Alex Wilkinson of W Technology, 1 Chamberlain Place, Kidlington, Oxford, UK, became very interested in the eC-test-mate after seeing it demonstrated on the Eurocircuits stand at a recent trade show. W Technology develops and designs circuits, PCBs and firmware for a wide variety of products and product areas. Following on from the design phase, the prototyping and production stages which W Technology can also take care of usually require some degree of testing. As a result they are always looking for smart ways to speed up and automate testing while reducing the amount of manual intervention. The eC-test-mate looked particularly ideal for a product W Technology builds for John Wainwright Systems – an access control specialist. The board in question has an RS485 interface which could easily be used as a test interface into the board, and lots of relay controlled outputs, all of which need to be tested. It also has numerous inputs and outputs for inter-system connections, entry card readers, door sensors etc. For this board to be delivered to the client and meet W Technology”s high standards, all of these interfaces need to be tested.
That”s where the eC-test-mate looks ideal. On the surface, it looks like it can provide multiple automated test functions and measurements and take out the majority of the manual testing currently required. The fact that it runs a scripted test process means it should be easily adaptable to any future changes made to the board design or functionality, which is inevitable.
So W Technology took delivery of an eC-test-mate system complete with the Eurocircuits eC-test-mate Demo Board.
The PC software is freely available from www.eurocircuits.com/test. Version 220.127.116.11 was available at the time of writing.

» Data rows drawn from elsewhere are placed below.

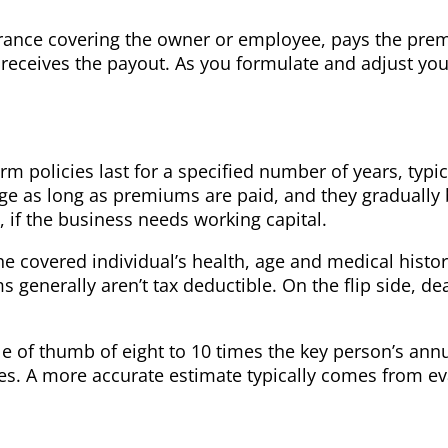
urance covering the owner or employee, pays the pre
ss receives the payout. As you formulate and adjust yo
m policies last for a specified number of years, typica
ge as long as premiums are paid, and they gradually 
if the business needs working capital.
e covered individual’s health, age and medical histor
enerally aren’t tax deductible. On the flip side, deat
le of thumb of eight to 10 times the key person’s annu
. A more accurate estimate typically comes from eval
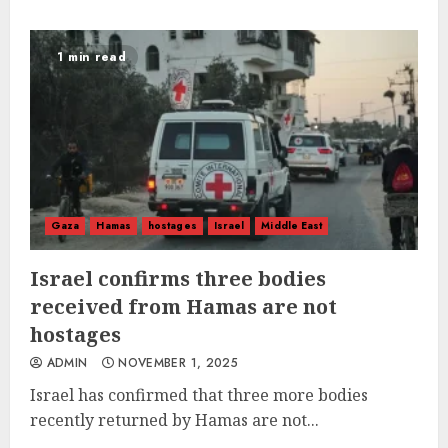
1 min read
Gaza
Hamas
hostages
Israel
Middle East
Israel confirms three bodies
received from Hamas are not
hostages
ADMIN
NOVEMBER 1, 2025
Israel has confirmed that three more bodies
recently returned by Hamas are not...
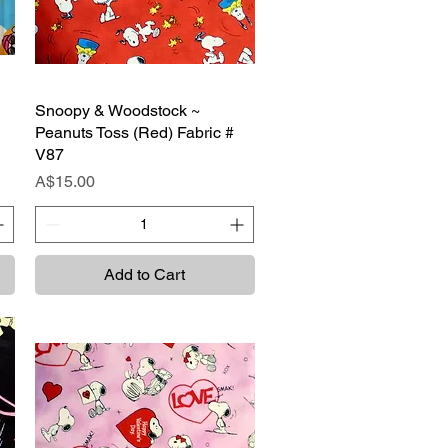
Snoopy & Woodstock ~
Quick View
Peanuts Toss (Red) Fabric #
V87
Price
A$15.00
Add to Cart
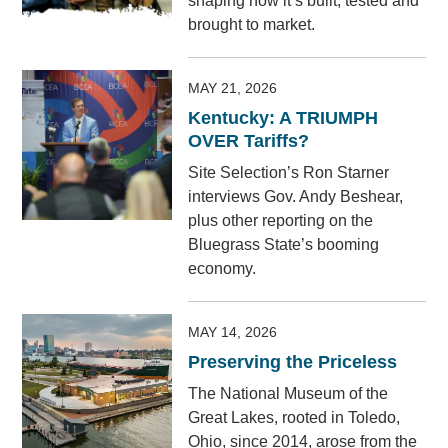
shaping how it’s built, tested and
brought to market.
MAY 21, 2026
Kentucky: A TRIUMPH
OVER Tariffs?
Site Selection’s Ron Starner
interviews Gov. Andy Beshear,
plus other reporting on the
Bluegrass State’s booming
economy.
MAY 14, 2026
Preserving the Priceless
The National Museum of the
Great Lakes, rooted in Toledo,
Ohio, since 2014, arose from the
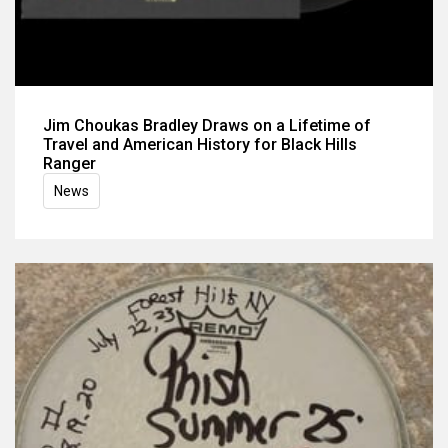
Jim Choukas Bradley Draws on a Lifetime of
Travel and American History for Black Hills
Ranger
News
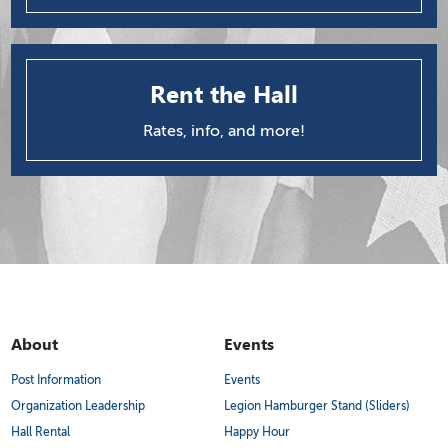
Rent the Hall
Rates, info, and more!
About
Events
Post Information
Events
Organization Leadership
Legion Hamburger Stand (Sliders)
Hall Rental
Happy Hour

Installing the software is easy and only takes a matter of seconds. The demo board test scripts are available from the same location and come in a .zip format. The first thing you naturally do with a .zip file is to open it up and extract all the files, but in fact this is not necessary as the eC-test-mate software works with the zip file itself, saving you having to open it and create a folder for all the files it contains.
Open the eC-test-mate program and click the large blue “PCB manager button”. Then click the “Import” icon at the bottom left of the screen:
Make sure the required test head is plugged in to the PC (In this case, test head 1, green), click on the newly imported board and then the green tick at the bottom, “Activate”.
Once activated, you click on the “Test” heading at the top of the screen and you are ready to go. The demo board and scripts show a good selection of tests that can be performed:
- Power supply to the board and testing for over-current conditions.
- Reading analogue inputs, setting analogue output voltages.
- Setting up on-board potentiometers to be within a certain range or allowing the operator to set them to a particular value and recording that value.
- Setting outputs and requesting operator confirmation of the changed state.
- Reading switch inputs and automatically moving on once activated.
- Sending and receiving RS232 commands.
At the end of the test the screen briefly flashes red or green, as does the test head, to show the overall result. Failure in any one section of course results in an overall fail result. Helpfully, if it failed in one section and you go to test again, you have the option of retesting just that section which saves time by not going through the complete test process again.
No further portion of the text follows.